13 November 2015

Chess game with the Devil

I had been meaning to read this article about Terry Tao for the last several months and I finally got around to it on a cozy Friday night at home. I really like it for the way it describes him as such a genial and friendly guy, and the story it tells about even Terrence Tao being intimidated when he arrived at Princeton. My favorite quote though is this one about what it's like to be a mathematician:

"The true work of the mathematician is not experienced until the later parts of graduate school, when the student is challenged to create knowledge in the form of a novel proof. It is common to fill page after page with an attempt, the seasons turning, only to arrive precisely where you began, empty-handed — or to realize that a subtle flaw of logic doomed the whole enterprise from its outset. The steady state of mathematical research is to be completely stuck. It is a process that Charles Fefferman of Princeton, himself a onetime math prodigy turned Fields medalist, likens to ‘playing chess with the devil.’ The rules of the devil’s game are special, though: The devil is vastly superior at chess, but, Fefferman explained, you may take back as many moves as you like, and the devil may not. You play a first game, and, of course, ‘he crushes you.’ So you take back moves and try something different, and he crushes you again, ‘in much the same way.’ If you are sufficiently wily, you will eventually discover a move that forces the devil to shift strategy; you still lose, but — aha! — you have your first clue."

20 October 2015

Einstein memorial

Last weekend I was in DC and I visited the Einstein memorial along with all the other national memorials on or near the national mall. There are so many great quotes memorialized on these walls, but this is one of my favorites:

"The right to search for truth implies also a duty: one must not conceal any part of what one has recognized to be true.”

23 September 2015

Probability in your profession

What does probabilistic terminology really mean when people use it in your field?
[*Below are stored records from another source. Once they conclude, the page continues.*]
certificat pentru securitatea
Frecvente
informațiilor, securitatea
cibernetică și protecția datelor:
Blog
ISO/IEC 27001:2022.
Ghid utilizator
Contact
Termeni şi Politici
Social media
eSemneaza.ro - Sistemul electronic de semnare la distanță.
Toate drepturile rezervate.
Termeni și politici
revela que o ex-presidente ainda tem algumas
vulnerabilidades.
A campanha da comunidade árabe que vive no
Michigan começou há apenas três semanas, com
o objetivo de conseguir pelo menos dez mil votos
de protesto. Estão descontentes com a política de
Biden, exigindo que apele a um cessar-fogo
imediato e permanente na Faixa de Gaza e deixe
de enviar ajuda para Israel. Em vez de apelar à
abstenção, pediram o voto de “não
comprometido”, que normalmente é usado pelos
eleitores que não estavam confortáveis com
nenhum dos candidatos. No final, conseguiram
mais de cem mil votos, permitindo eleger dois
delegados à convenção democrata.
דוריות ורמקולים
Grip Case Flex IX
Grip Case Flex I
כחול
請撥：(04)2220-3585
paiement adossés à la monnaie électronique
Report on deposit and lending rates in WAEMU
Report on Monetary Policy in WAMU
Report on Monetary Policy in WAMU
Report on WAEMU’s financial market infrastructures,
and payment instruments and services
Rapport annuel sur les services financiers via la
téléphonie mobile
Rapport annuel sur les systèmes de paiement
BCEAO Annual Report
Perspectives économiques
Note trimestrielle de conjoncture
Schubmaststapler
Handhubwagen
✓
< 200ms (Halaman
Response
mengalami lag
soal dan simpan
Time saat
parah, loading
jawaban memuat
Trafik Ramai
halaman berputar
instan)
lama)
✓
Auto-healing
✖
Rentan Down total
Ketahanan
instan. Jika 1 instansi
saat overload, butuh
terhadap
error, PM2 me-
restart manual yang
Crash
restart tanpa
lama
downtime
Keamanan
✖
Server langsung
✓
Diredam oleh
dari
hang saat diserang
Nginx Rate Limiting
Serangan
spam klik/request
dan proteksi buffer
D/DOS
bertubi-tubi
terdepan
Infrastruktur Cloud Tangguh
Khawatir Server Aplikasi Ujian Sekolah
Here is my favorite (image from the linked site above, used without permission, but for educational purposes obviously):

In mine we say "with probability 1-delta" and that's exactly the probability we mean. Except don't calculate delta.

11 August 2015


I recently learned that when you win the Smale Prize you get a gömböc!

My favorite part of the gömböc is its relationship to a turtles' righting response: "The balancing properties of the gömböc are associated with the 'righting response', their ability to turn back when placed upside down, of shelled animals such as tortoises and beetles."

24 July 2015

the entry in which I admit I am reading the phantom tollbooth

"That's absurd," objected Milo, whose head was spinning from all the numbers and questions.
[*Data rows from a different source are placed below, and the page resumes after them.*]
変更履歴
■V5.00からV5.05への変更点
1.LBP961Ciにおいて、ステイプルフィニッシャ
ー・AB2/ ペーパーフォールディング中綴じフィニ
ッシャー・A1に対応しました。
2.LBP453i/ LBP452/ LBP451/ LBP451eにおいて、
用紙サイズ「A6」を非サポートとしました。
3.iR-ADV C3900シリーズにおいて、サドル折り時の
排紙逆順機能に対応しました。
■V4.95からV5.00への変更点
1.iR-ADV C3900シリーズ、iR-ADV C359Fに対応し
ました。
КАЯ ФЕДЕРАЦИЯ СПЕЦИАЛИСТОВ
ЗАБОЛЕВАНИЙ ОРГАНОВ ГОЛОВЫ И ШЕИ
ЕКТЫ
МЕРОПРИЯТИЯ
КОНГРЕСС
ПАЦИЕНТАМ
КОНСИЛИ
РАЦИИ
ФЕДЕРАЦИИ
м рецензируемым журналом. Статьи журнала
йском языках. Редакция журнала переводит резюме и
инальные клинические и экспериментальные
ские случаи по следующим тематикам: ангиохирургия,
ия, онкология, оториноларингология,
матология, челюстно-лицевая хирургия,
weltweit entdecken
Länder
"That may be true," [the Dodecahedron] acknowledged, "but it's completely accurate, and as long as the answer is right, who cares if the question is wrong?"

20 April 2015

everyone gather round for a physics joke

Thanks to my friend Jim Hall and this reddit.

Heisenberg, Schrödinger, and Ohm are together in a car, driving down the road.
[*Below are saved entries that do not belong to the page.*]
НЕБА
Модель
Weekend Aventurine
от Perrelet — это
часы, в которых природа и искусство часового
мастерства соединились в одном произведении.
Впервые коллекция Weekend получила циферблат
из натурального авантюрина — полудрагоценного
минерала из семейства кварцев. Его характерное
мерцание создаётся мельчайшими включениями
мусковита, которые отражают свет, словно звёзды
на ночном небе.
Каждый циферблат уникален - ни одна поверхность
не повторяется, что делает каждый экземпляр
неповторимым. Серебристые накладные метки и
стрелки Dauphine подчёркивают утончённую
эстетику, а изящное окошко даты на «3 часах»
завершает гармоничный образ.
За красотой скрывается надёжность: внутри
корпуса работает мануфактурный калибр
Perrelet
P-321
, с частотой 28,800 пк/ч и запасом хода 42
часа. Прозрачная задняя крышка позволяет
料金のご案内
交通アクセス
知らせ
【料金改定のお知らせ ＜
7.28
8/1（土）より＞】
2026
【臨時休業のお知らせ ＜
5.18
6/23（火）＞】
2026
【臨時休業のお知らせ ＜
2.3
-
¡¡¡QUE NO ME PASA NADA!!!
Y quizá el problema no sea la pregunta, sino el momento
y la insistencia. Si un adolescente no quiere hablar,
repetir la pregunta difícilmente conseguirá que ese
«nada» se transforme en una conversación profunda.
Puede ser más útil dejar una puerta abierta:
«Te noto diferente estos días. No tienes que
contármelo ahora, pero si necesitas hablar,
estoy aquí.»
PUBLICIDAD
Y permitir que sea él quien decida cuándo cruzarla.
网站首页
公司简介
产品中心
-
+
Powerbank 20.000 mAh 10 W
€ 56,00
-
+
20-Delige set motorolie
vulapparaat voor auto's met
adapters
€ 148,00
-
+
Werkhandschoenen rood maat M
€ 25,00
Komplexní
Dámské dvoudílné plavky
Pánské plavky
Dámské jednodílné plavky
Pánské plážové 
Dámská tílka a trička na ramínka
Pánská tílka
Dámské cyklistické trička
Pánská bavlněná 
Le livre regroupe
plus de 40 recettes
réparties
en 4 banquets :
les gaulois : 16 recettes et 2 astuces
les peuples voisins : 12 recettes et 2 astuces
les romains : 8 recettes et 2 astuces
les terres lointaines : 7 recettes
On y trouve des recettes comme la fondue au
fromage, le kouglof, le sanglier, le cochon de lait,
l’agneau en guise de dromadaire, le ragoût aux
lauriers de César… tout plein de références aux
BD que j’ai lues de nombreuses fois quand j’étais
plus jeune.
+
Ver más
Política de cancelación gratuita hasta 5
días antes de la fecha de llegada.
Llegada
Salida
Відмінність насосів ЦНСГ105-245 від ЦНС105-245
They get pulled over. Heisenberg is driving and the cop asks him "Do you know how fast you were going?" "No, but I know exactly where I am" Heisenberg replies. The cop says "You were doing 55 in a 35." Heisenberg throws up his hands and shouts "Great! Now I'm lost!"

The cop thinks this is suspicious and orders him to pop open the trunk. He checks it out and says "Do you know you have a dead cat back here?" "We do now, asshole!" shouts Schrödinger.

The cop moves to arrest them. Ohm resists.

24 March 2015

big data is very often bad data

In my research I study issues with big data that make them messy. Missing data, corrupted data, uncalibrated sensors, biased human participants, inaccurate information on where or when the measurement was taken, measuring X when you really wanted to know Y... etc. A lot of big data proponents act like it's easy peasy to milk all the information possible out of these datasets. It's not!

What a perfect time to learn this lesson but during March Madness, via a winning prediction algorithm that does so well because it figured out what were the best data to use. This is called "variable selection" in statistics, and we try to do it in an automated way, but often (as was the case here) it's really domain expertise that allows one to figuring out which data are the best for inference.

One of my favorite lists of problems with big data can be found here-- including the fact that "although big data is very good at detecting correlations, ... it never tells us which correlations are meaningful." Here is another nice article from last summer on the limitations of big data -- through ok cupid and facebook user experiments. And of course my earlier blog post that gives props to IEEE for discussing the same.

Every statistical inference procedure -- from simply calculating p-values, to predicting class labels with SVM, to estimating system dynamics with filters -- has assumptions that may or may not hold in practice. Understanding the implications of that is crucial to figuring out how to use big data.